Porta’s Sophia’s goals are achieved through a unique collaboration between historians and legal experts. Historians conducting researched about psychedelics collect potentially relevant sources, and legal experts identify the references that might be most useful for examiners and their patent evaluations. To accelerate these efforts, Porta Sophia welcomes “community submissions” from the public. As a 501(c)(3) non-profit organization, these important efforts are supported entirely by public donations and in-kind contributions.

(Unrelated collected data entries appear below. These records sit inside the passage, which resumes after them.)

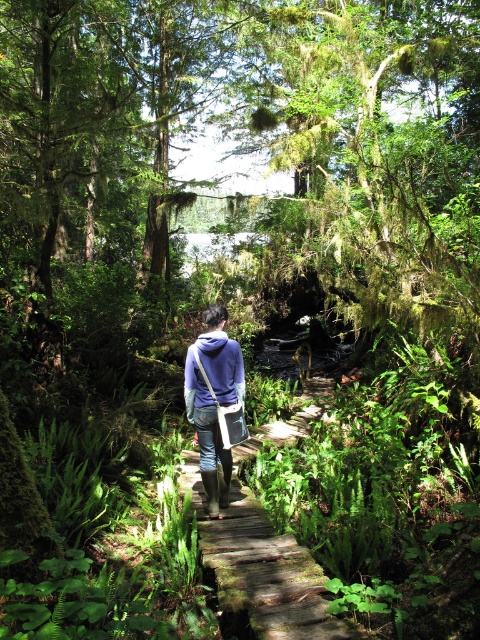 You are a hiker carrying a backpack and need to pass through the narrow wooden boardwalk path. The wooden at center and the purple matte jacket at center are both on the path. Which object takes up more space horizontally on the path?

The purple matte jacket at center takes up more space horizontally on the path since the wooden at center has a lesser width compared to it.

You are a hiker who wants to place a small backpack on the wooden at center. Can you do this without the purple matte jacket at center blocking the space?

The wooden at center is located below purple matte jacket at center, so placing the backpack there would not be blocked by the jacket since the jacket is above the wooden surface.

You are a hiker who wants to take a photo of the purple matte jacket at center and the wooden at center. Which object should you focus on first to ensure both are in the frame?

The purple matte jacket at center is behind the wooden at center, so you should focus on the wooden at center first to ensure both are in the frame. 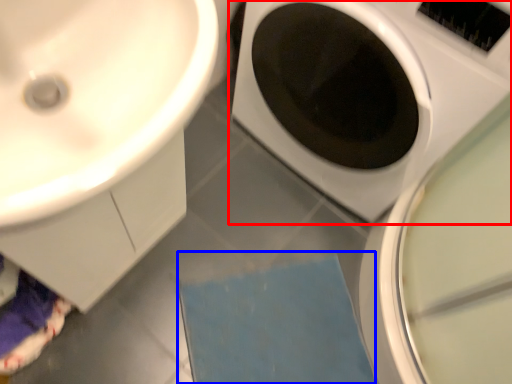 Question: Which object appears closest to the camera in this image, washing machine (highlighted by a red box) or bath mat (highlighted by a blue box)?

Choices:
 (A) washing machine
 (B) bath mat

Answer: (A) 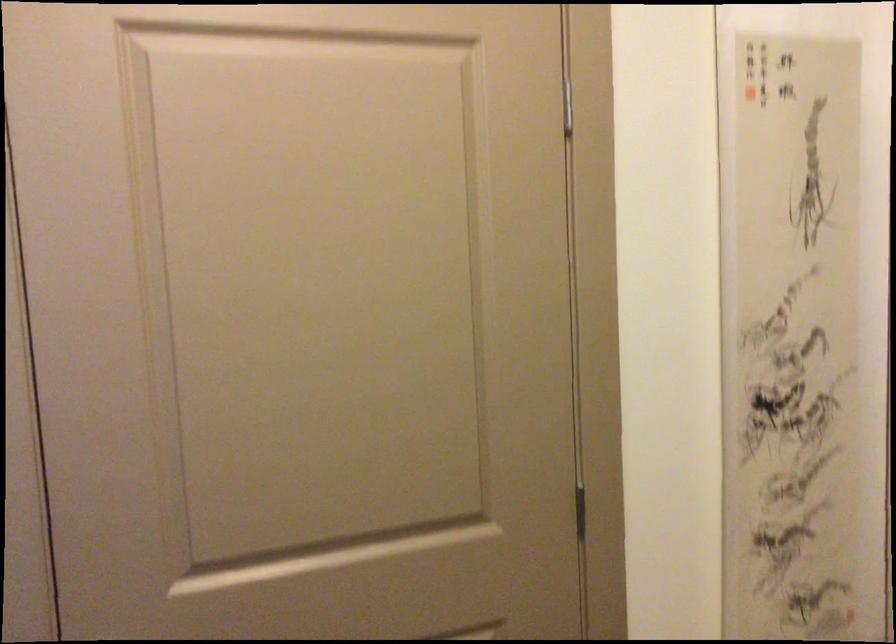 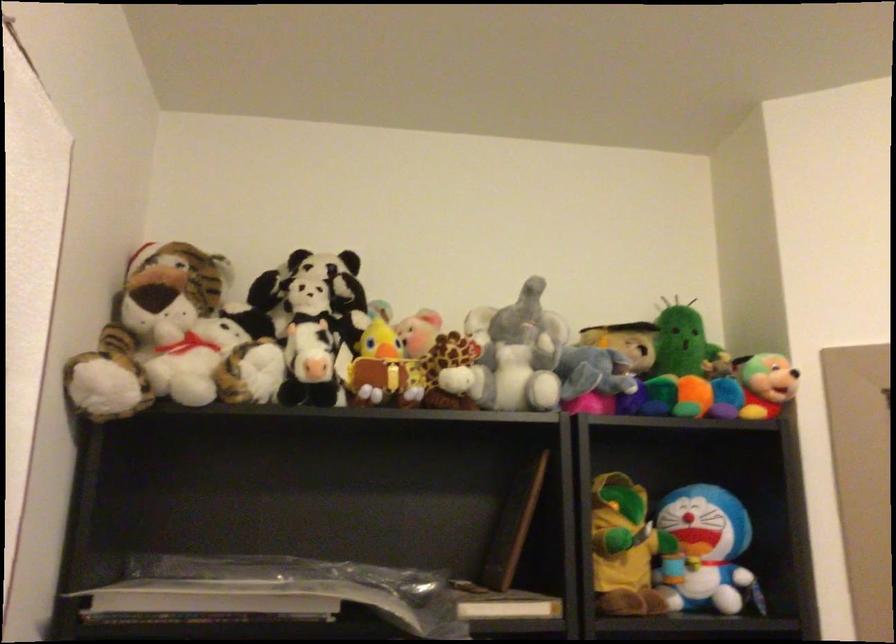 Based on the continuous images, in which direction is the camera rotating?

In the broad field of psychedelic science, the continued disclosure of the historical past may have far-ranging consequences. Indeed, there is a growing schism among practitioners. On one hand, some research groups argue that psychedelic medicine is too important to be developed in a for-profit model that would hinder access to those who need it most.
On the other hand, some researchers point to the astronomical costs of clinical trials that require investors—who naturally want to reap the benefits of their investments. UK-based Compass Pathways has been singled-out for their attempts to patent “holding a hand,” “playing soft music,” and “displaying flowers” as part of their therapeutic treatment model. It is not hard to see how such overly broad patents could inhibit treatment and hurt other ventures by legally forbidding them to use such techniques or requiring them to pay royalties.
In this way, Porta Sophia’s prior art database is helping to prevent such patent land-grabs by making the public domain more accessible to everyone. And for once, the daunting “so what?” question historians routinely face can be answered by pointing to the compelling real-world impact these investigations into the past are likely to have.